Gordon Brown has claimed to issue his vision of Britain, in his Observer interview s few days ago. There are slightly warmer words for those of us who believe in defending and strengthening our civil liberties, with a promise that ID cards will not be compulsory. Why not just drop them altogether, as an unwanted expense and a temptation to government to intrude too far? Why not introduce proper border controls, and use the passport and visa system, to deal with immigration?
In contrast there are tough words for those who want to preserve Englands green and pleasant land ?? or what remains of it. Mr Brown has decided his crusade is to go to war with the Nimbys, using a highly overcentralised and bossy state to drive through new houses, nuclear power stations, new runways and eventually new train lines. He thinks he can make himself more popular by announcing unpopular decisions. It is an unusual approach.

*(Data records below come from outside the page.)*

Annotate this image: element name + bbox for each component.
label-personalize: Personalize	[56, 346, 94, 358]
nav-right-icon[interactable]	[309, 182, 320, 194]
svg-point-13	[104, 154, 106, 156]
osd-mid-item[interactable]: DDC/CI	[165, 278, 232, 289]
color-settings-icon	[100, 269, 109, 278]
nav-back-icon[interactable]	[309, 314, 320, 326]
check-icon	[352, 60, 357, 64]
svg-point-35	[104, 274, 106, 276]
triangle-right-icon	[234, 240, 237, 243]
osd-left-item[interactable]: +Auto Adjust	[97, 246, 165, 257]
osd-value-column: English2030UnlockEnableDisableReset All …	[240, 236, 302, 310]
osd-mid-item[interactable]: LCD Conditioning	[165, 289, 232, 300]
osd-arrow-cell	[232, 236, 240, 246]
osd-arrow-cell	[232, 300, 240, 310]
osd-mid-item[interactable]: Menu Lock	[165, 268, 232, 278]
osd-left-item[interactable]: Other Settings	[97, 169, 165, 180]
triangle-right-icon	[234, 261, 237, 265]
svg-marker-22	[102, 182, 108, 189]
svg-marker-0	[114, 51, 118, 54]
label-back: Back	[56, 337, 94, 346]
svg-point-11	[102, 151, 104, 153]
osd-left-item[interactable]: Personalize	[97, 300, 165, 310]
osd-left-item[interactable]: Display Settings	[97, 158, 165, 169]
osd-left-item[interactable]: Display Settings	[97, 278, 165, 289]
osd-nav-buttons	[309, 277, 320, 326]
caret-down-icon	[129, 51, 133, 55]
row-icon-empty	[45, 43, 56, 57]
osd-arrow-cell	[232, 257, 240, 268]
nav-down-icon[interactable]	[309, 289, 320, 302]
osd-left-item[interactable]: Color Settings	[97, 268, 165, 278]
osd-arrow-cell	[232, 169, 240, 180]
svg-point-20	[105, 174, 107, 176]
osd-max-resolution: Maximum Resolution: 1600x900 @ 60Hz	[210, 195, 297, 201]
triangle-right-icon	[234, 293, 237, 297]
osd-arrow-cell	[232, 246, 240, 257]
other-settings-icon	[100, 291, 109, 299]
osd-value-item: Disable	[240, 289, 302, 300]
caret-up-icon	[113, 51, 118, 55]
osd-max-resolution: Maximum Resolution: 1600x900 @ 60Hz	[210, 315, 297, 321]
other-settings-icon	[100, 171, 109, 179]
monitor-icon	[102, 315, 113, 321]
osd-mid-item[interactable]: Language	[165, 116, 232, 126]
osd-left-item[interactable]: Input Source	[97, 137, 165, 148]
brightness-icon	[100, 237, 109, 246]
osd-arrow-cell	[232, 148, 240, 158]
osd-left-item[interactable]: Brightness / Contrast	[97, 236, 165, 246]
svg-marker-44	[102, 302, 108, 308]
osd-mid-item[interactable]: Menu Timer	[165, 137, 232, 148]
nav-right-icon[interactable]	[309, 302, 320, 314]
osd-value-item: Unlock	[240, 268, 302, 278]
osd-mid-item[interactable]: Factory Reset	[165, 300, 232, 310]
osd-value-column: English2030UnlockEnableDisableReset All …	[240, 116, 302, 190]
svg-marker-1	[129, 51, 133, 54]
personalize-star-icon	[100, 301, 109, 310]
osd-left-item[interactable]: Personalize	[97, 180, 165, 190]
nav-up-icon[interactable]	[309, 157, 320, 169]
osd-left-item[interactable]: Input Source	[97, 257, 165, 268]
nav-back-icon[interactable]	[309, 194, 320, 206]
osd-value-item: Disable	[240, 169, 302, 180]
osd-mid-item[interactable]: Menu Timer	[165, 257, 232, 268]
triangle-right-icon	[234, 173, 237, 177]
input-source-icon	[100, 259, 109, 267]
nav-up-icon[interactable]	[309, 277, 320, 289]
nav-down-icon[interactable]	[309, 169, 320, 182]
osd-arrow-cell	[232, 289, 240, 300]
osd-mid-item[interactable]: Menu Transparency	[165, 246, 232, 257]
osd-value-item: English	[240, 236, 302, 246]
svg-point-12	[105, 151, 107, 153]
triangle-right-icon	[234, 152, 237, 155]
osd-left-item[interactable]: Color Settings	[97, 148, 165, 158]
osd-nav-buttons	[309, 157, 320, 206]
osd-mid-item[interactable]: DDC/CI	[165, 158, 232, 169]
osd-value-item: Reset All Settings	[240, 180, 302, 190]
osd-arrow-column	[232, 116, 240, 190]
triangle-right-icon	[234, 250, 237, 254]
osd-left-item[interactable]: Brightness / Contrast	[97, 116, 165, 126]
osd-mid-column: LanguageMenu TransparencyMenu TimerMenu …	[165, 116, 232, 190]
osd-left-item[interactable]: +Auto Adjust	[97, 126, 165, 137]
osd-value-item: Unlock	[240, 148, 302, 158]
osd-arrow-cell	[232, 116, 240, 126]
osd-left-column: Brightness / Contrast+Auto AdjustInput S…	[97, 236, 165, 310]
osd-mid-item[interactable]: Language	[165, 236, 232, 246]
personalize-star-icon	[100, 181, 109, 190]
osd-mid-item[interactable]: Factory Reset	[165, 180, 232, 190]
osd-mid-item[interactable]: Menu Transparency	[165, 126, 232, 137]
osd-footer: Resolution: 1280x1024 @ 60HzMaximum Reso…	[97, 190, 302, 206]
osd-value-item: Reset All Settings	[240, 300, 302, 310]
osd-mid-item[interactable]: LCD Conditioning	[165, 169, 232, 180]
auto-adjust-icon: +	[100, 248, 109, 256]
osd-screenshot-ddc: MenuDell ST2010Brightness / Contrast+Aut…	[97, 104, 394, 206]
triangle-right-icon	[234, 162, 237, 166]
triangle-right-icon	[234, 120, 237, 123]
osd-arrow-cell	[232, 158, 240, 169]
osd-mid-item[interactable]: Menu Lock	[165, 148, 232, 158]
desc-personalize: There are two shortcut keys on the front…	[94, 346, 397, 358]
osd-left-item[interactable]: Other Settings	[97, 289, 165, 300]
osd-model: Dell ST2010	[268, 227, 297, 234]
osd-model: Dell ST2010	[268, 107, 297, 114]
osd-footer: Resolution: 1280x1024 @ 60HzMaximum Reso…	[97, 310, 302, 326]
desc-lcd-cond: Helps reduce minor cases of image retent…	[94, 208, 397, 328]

I think Mr Brown is fighting yesterdays war on housing in the wrong way, instead of fighting todays war the right way. The issue today is not how to expand the supply of new housing, but how to stabilise the market in second hand homes. If he does not succeed in protecting the UK housing market from the credit crunch, housebuilders will not want to build all the extra homes in Mr Browns 12 year plan.
Mr Brown tries to create the impression that the credit crunch is made in the USA. He needs to recognise that the run on Northern Rock was made in the UK. It is banks based in London and regulated in London that are having to pull in their horns after a period of easy money and excess which occurred during his time as Chancellor. Today Mr Brown needs to come up with the right mixture of regulatory reform and money easing to prevent the credit crunch pushing house prices down too far too fast and undermining his hopes for new homes.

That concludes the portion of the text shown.